# Dell Dimension 4700...No Sound!!!



## TroyMiller (Jul 16, 2005)

I have a Dell Dimension 4700. I recently installed Windows XP Professional onto, instead of Windows XP Home Edition, that it had originally came with. After installing it, there was no sound at all. This happened once before while my computer was under warranty, and the Dell Customer Service Agent that I chatted with sent me to www.driverguide.com to download a driver to fix the problem. But I cannot find the name of the file I downloaded. Does anyone know how I can restore the sound to my computer. Listed below is whatever information I could find on Dell's website about my sound card. Thanks!
"CARD (CIRCUIT), MULTI-MEDIA, AUDIO, SB0413"
"Analog Devices ADI 198x Integrated Audio"

The driver that is listed on Dell's website does not work, and any information I have searched for on the internet doesn't really seem to apply.
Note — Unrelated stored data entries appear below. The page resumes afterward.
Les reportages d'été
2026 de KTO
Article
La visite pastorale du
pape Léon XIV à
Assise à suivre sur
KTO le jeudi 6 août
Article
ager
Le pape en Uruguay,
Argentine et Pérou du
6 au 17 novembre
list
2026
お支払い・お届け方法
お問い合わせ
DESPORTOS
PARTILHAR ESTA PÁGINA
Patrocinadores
I could really use the help!


----------



## win2kpro (Jul 19, 2005)

Go to www.majorgeeks.com and download and install EVEREST.
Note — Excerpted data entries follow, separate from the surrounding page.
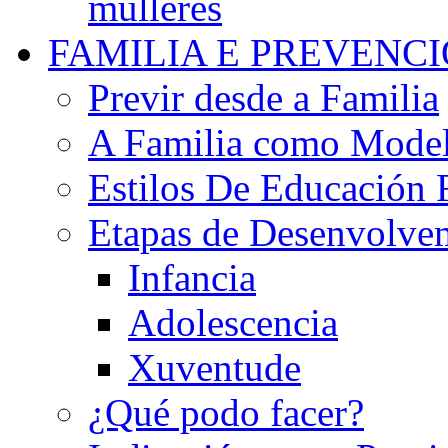
mulleres
FAMILIA E PREVENC
Previr desde a Familia
A Familia como Mode
Estilos De Educación 
Etapas de Desenvolve
Infancia
Adolescencia
Xuventude
¿Qué podo facer?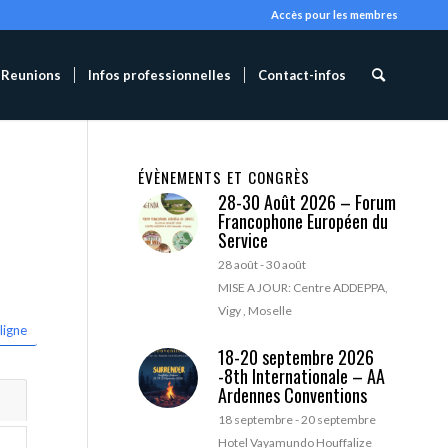
Accès pour les membres
Reunions
Infos professionnelles
Contact-infos
ÉVÈNEMENTS ET CONGRÈS
28-30 Août 2026 – Forum
Francophone Européen du
Service
28 août
-
30 août
MISE A JOUR: Centre ADDEPPA,
Vigy , Moselle
ligne
18-20 septembre 2026
-8th Internationale – AA
Ardennes Conventions
18 septembre
-
20 septembre
Hotel Vayamundo Houffalize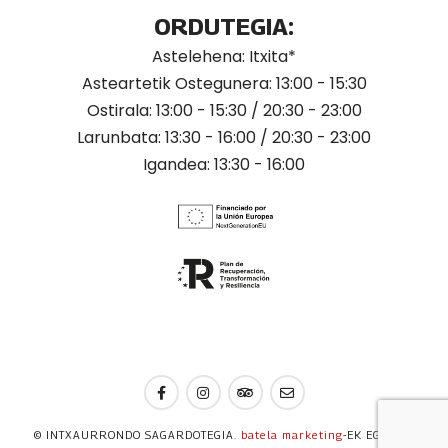
ORDUTEGIA:
Astelehena: Itxita*
Asteartetik Ostegunera: 13:00 - 15:30
Ostirala: 13:00 - 15:30 / 20:30 - 23:00
Larunbata: 13:30 - 16:00 / 20:30 - 23:00
Igandea: 13:30 - 16:00
© INTXAURRONDO SAGARDOTEGIA.
batela marketing
-EK EGINIKO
http://www.majorgeeks.com/download4181.html

After EVEREST is installed, launch the program and in the left pane expand "multimedia" then click on "PCI/PnP Audio. If a sound card is installed it should show you the make and model in the right hand pane. Post the make and model and someone can help you find the driver for the card.


----------



## Lurker1 (Jan 30, 2001)

So have you tryed the audio drivers from here?

http://support.dell.com/support/dow...l=en&s=gen&SystemID=DIM_P4_4700&os=WW1&osl=EN


----------